Appaloft Docs
Reference

CLI reference

CLI commands, flags, prompts, and documentation links.

The CLI is a first-class input surface. Commands collect user input and execute shared business operations.

CLI help, interactive prompts, and recovery messages should point to stable public docs anchors.

appaloft login and appaloft auth login default to Appaloft Cloud at https://app.appaloft.com. Pass --url <url> to connect to self-hosted Appaloft or another trusted endpoint. After verification, the CLI stores the endpoint, profile name, auth reference, and handshake summary in a local CLI profile. The profile lives under APPALOFT_HOME or the user's local Appaloft home, not in repository config.

Login first checks /api/version and verifies the current organization context. appaloft auth status, appaloft logout, appaloft auth logout, appaloft context list, appaloft context show, and appaloft context use <profile> only manage local profile/context state.

Login is not deployment takeover and it is not SSH PGlite state adoption. It does not create projects, resources, deployments, source links, or domain bindings; it does not add controlPlane to deployments.create; and it does not write tokens, cookies, database URLs, SSH keys, credential ids, tenant/org secret identities, or raw secret values to committed appaloft.yml.

Interactive login uses a browser auth-session exchange. The CLI creates a short-lived login session, prints verificationUriComplete and the user code, waits for the user to press Enter before opening the browser when browser opening is enabled, then polls for authorization. With --no-browser or CI, it only prints the URL and code. After the browser confirms, the CLI writes a profile only after one-time exchange succeeds and the current organization context verifies. Denied, expired, timed-out, interrupted, failed-exchange, and failed-context sessions do not write partial profiles.

AI agents and CI/automation should not use the browser/user-code flow as the default auth path. Noninteractive use should prefer scoped, expiring, revocable tokens:

  • APPALOFT_TOKEN=<scoped-token> appaloft <command> for one-off noninteractive commands;
  • appaloft auth token login --stdin reads a token from stdin, verifies the endpoint/current organization, and writes a local profile;
  • appaloft auth token login --token-file <path> lets the user place a token in a controlled secret file for the CLI to read; the agent should not open or print that file.

Do not pass raw tokens as argv values, and do not paste product-session cookies, bearer tokens, deploy tokens, browser cookies, or token file contents into chat, logs, screenshots, or committed config. APPALOFT_AUTH_COOKIE is only trusted local operator legacy/diagnostic compatibility, not an AI-agent setup path. APPALOFT_TOKEN takes precedence over the legacy cookie in env credential resolution.

With an active profile, or with explicit --control-plane-mode cloud|self-hosted, --control-plane-url <url>, APPALOFT_CONTROL_PLANE_MODE, or APPALOFT_CONTROL_PLANE_URL, ordinary CLI business commands resolve an execution target first. controlPlane.mode: none and --control-plane-mode none continue to use the local CLI/SSH runtime.
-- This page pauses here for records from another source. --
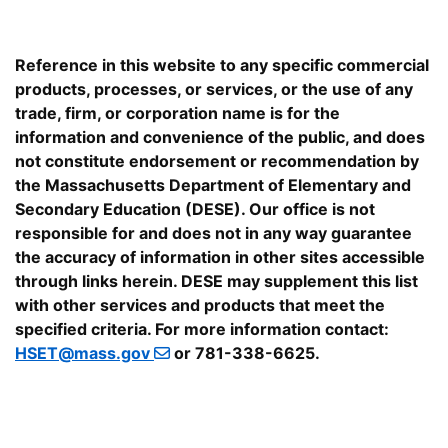
Reference in this website to any specific commercial
products, processes, or services, or the use of any
trade, firm, or corporation name is for the
information and convenience of the public, and does
not constitute endorsement or recommendation by
the Massachusetts Department of Elementary and
Secondary Education (DESE). Our office is not
responsible for and does not in any way guarantee
the accuracy of information in other sites accessible
through links herein. DESE may supplement this list
with other services and products that meet the
specified criteria. For more information contact:
HSET@mass.gov
or 781-338-6625.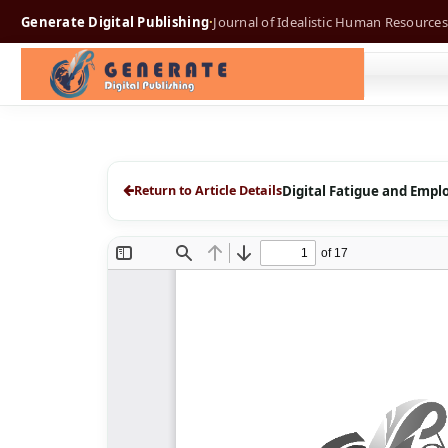
Generate Digital Publishing
·
Journal of Idealistic Human Resources
Return to Article Details
Digital Fatigue and Empl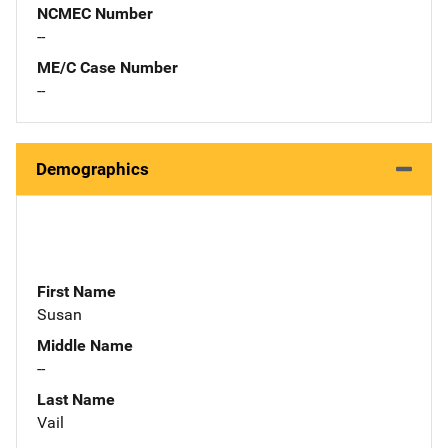
NCMEC Number
--
ME/C Case Number
--
Demographics
First Name
Susan
Middle Name
--
Last Name
Vail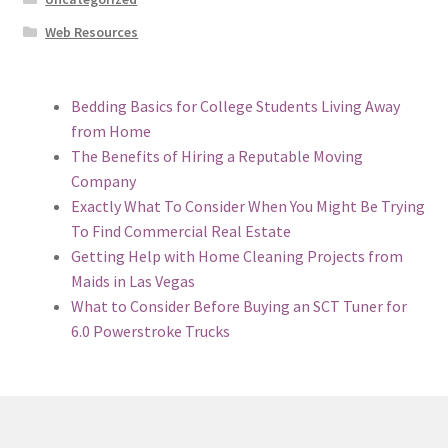
Web Resources
Bedding Basics for College Students Living Away
from Home
The Benefits of Hiring a Reputable Moving
Company
Exactly What To Consider When You Might Be Trying
To Find Commercial Real Estate
Getting Help with Home Cleaning Projects from
Maids in Las Vegas
What to Consider Before Buying an SCT Tuner for
6.0 Powerstroke Trucks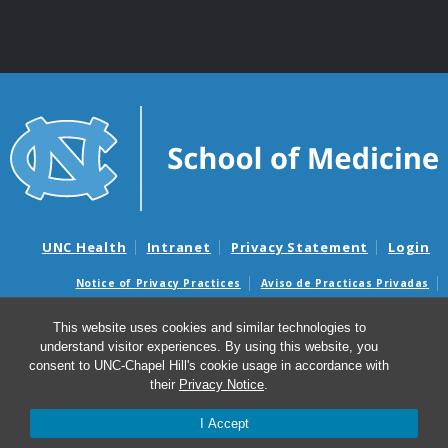
UNC Health
Intranet
Privacy Statement
Login
Notice of Privacy Practices
Aviso de Practicas Privadas
Nondiscrimination Notice
Aviso de no Discriminacion
This website uses cookies and similar technologies to
Surprise Billing and Good Faith Estimate Notices
understand visitor experiences. By using this website, you
Avisos de facturas médicas sorpresas y avisos de presupuestos de
consent to UNC-Chapel Hill's cookie usage in accordance with
buena fe
their
Privacy Notice
.
I Accept
© 2026 Clinical Rehabilitation and Mental Health
Counseling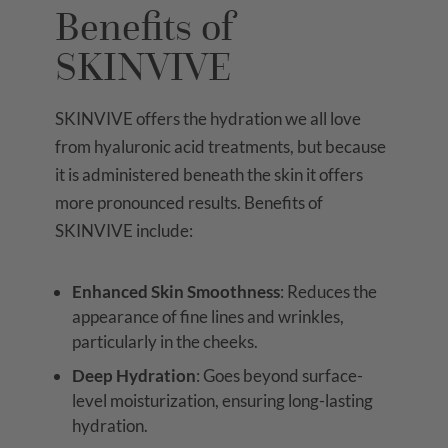
Benefits of
SKINVIVE
SKINVIVE offers the hydration we all love
from hyaluronic acid treatments, but because
it is administered beneath the skin it offers
more pronounced results. Benefits of
SKINVIVE include:
Enhanced Skin Smoothness
: Reduces the
appearance of fine lines and wrinkles,
particularly in the cheeks.
Deep Hydration
: Goes beyond surface-
level moisturization, ensuring long-lasting
hydration.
A remote target performs compatibility/auth handshake before the business request, then dispatches non-streaming, non-webhook-signature generated SDK operations through the shared typed HTTP/API contract. The CLI does not maintain a separate business schema; the same operation key and input schema are shared with HTTP/oRPC, Web, SDK, and MCP.

Without a profile, URL, token, or other trusted remote source, auto and default behavior fall back to local mode. That fallback does not contact public Cloud, scan networks, upload SSH PGlite state, or adopt an SSH server.

serve, db, remote-state, init, top-level quick deploy, local terminal attach, source-package, and streaming commands remain local or return control_plane_unsupported when remote mode is selected explicitly. If remote mode is selected and auth, handshake, or operation capability is not available, the CLI fails instead of silently rerunning locally.

When the local Appaloft server is running, CLI docs links should prefer local /docs/* URLs.

Automation should prefer explicit flags or config-file fields over non-replayable interactive input.